Das war?s dann wohl. Die 321 Studios, bekannter amerikanischer Hersteller von Kopiersoftware für CD und DVD, haben ihren Geschäftsbetrieb eingestellt.

Mehrere US-Gerichte hatten Klagen von Hollywood Studios stattgegeben, nach denen es keine legalen Gründe mehr gibt, Kopierschutzmechanismen zu umgehen. Denn das ist in den USA - und in Deutschland - aus Urheberrechtsgründen verboten.
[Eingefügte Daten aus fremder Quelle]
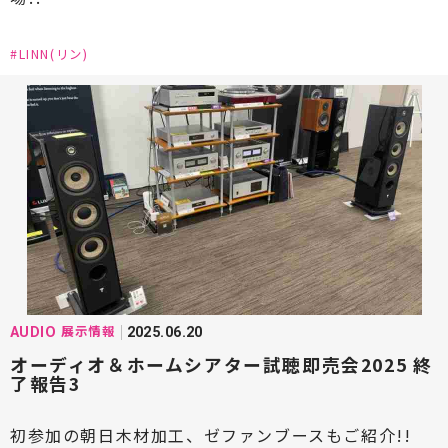
#LINN(リン)
展示情報
AUDIO
2025.06.20
オーディオ＆ホームシアター試聴即売会2025 終
了報告3
初参加の朝日木材加工、ゼファンブースもご紹介!!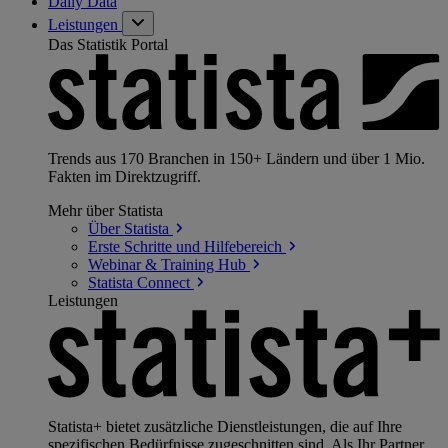
Daily Data
Leistungen
Das Statistik Portal
Trends aus 170 Branchen in 150+ Ländern und über 1 Mio.
Fakten im Direktzugriff.
Mehr über Statista
Über
Statista
Erste Schritte und
Hilfebereich
Webinar & Training
Hub
Statista
Connect
Leistungen
Statista+ bietet zusätzliche Dienstleistungen, die auf Ihre
spezifischen Bedürfnisse zugeschnitten sind. Als Ihr Partner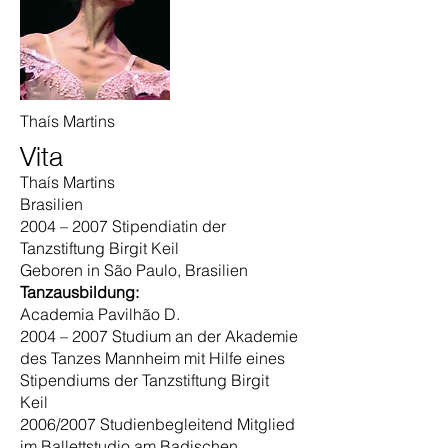
Thaís Martins
Vita
Thaís Martins
Brasilien
2004 – 2007 Stipendiatin der
Tanzstiftung Birgit Keil
Geboren in São Paulo, Brasilien
Tanzausbildung:
Academia Pavilhão D.
2004 – 2007 Studium an der Akademie
des Tanzes Mannheim mit Hilfe eines
Stipendiums der Tanzstiftung Birgit
Keil
2006/2007 Studienbegleitend Mitglied
im Ballettstudio am Badischen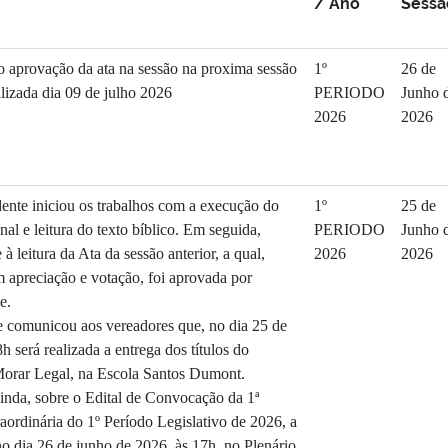
/ Ano
Sessã
 aprovação da ata na sessão na proxima sessão
1º
26 de
alizada dia 09 de julho 2026
PERIODO
Junho 
2026
2026
dente iniciou os trabalhos com a execução do
1º
25 de
al e leitura do texto bíblico. Em seguida,
PERIODO
Junho 
à leitura da Ata da sessão anterior, a qual,
2026
2026
 apreciação e votação, foi aprovada por
e.
e comunicou aos vereadores que, no dia 25 de
h será realizada a entrega dos títulos do
orar Legal, na Escola Santos Dumont.
inda, sobre o Edital de Convocação da 1ª
aordinária do 1º Período Legislativo de 2026, a
 no dia 26 de junho de 2026, às 17h, no Plenário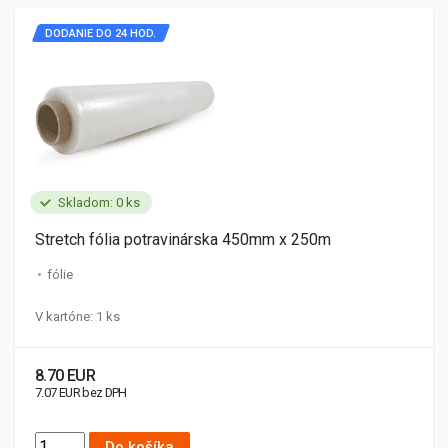
DODANIE DO 24 HOD.
Skladom: 0 ks
Stretch fólia potravinárska 450mm x 250m
fólie
V kartóne: 1 ks
8.70 EUR
7.07 EUR bez DPH
Do košíka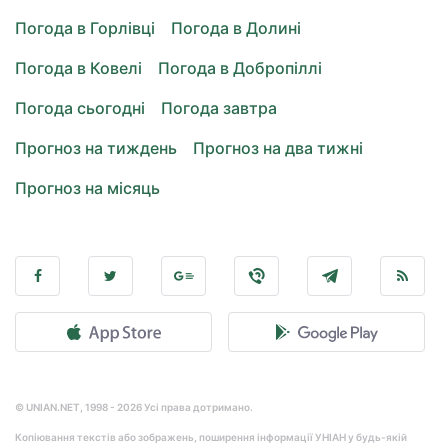
Погода в Горлівці
Погода в Долині
Погода в Ковелі
Погода в Добропіллі
Погода сьогодні
Погода завтра
Прогноз на тиждень
Прогноз на два тижні
Прогноз на місяць
© UNIAN.NET, 1998 - 2026 Усі права дотримано.
Копіювання текстів або зображень, поширення інформації УНІАН у будь-якій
Sicherungskopien teurer Scheiben oder Privatkopien wollen die US-Richter nicht mehr gelten lassen. Und sich auf weitere Rechtsstreite mit der Medienmacht Hollywoods einzulassen, war für die Softwarefirma nicht zu bezahlen. Die Ulmer Softwarefirma S.A.D. stand vor einem ähnlichen Problem. Privatkopien geschützter CDs sind in Deutschland gesetzlich noch erlaubt, aber nicht mehr machbar, weil die dazu erforderlichen Programme - wie sie S.A.D. vertrieb - verboten sind.

Statt sich aber als Mittelständler in teuren Prozessen mit Hollywood aufzureiben, haben die Ulmer Kaufleute einfach den Spieß umgedreht und eine Musikfirma gegründet. Die ersten Bands habe man schon unter Vertrag, so ein S.A.D.-Sprecher, die erste CD ist schon auf dem Markt. Natürlich ohne Kopierschutz. Wer weiß - wenn es gut läuft, kann man ja wieder Prozesse bezahlen.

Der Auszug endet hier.